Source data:
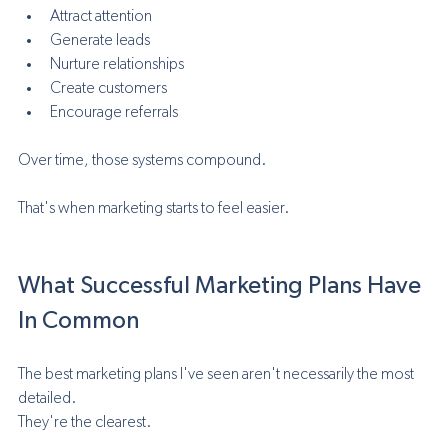
Attract attention
Generate leads
Nurture relationships
Create customers
Encourage referrals
Over time, those systems compound.
That's when marketing starts to feel easier.
What Successful Marketing Plans Have 
In Common
The best marketing plans I've seen aren't necessarily the most 
detailed.
They're the clearest.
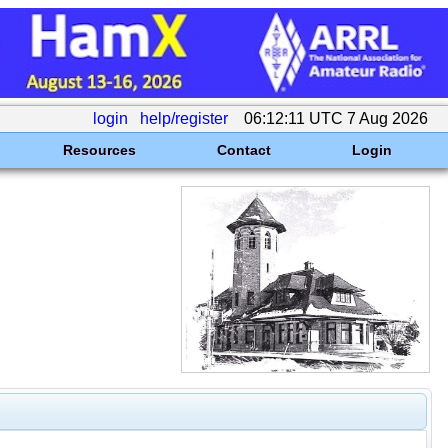
login
help/register
06:12:11 UTC 7 Aug 2026
Resources
Contact
Login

PROBLEM REQUIREMENTS: Could you repeat every entry above exactly, with each picture omitted?

RESULT OF THIS TASK:
Attract attention
Generate leads
Nurture relationships
Create customers
Encourage referrals
Over time, those systems compound.
That's when marketing starts to feel easier.
What Successful Marketing Plans Have 
In Common
The best marketing plans I've seen aren't necessarily the most 
detailed.
They're the clearest.
login
help/register
06:12:11 UTC 7 Aug 2026
Resources
Contact
Login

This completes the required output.